» **DATA SUPPLIED**
----
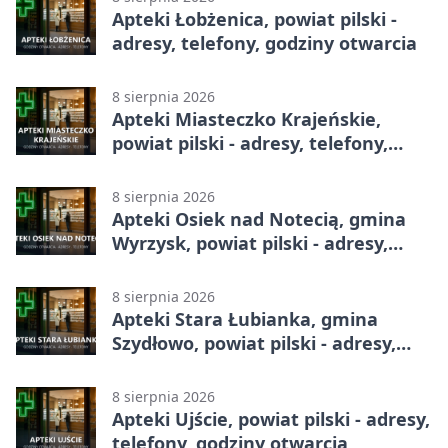
Apteki Łobżenica, powiat pilski -
adresy, telefony, godziny otwarcia
8 sierpnia 2026
Apteki Miasteczko Krajeńskie,
powiat pilski - adresy, telefony,
godziny otwarcia
8 sierpnia 2026
Apteki Osiek nad Notecią, gmina
Wyrzysk, powiat pilski - adresy,
telefony, godziny otwarcia
8 sierpnia 2026
Apteki Stara Łubianka, gmina
Szydłowo, powiat pilski - adresy,
telefony, godziny otwarcia
8 sierpnia 2026
Apteki Ujście, powiat pilski - adresy,
telefony, godziny otwarcia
----
» **REQUIRED WORK**
Please print the records above once more, word for word, omitting all pictures.

» **RESULT**
Apteki Łobżenica, powiat pilski -
adresy, telefony, godziny otwarcia
8 sierpnia 2026
Apteki Miasteczko Krajeńskie,
powiat pilski - adresy, telefony,
godziny otwarcia
8 sierpnia 2026
Apteki Osiek nad Notecią, gmina
Wyrzysk, powiat pilski - adresy,
telefony, godziny otwarcia
8 sierpnia 2026
Apteki Stara Łubianka, gmina
Szydłowo, powiat pilski - adresy,
telefony, godziny otwarcia
8 sierpnia 2026
Apteki Ujście, powiat pilski - adresy,
telefony, godziny otwarcia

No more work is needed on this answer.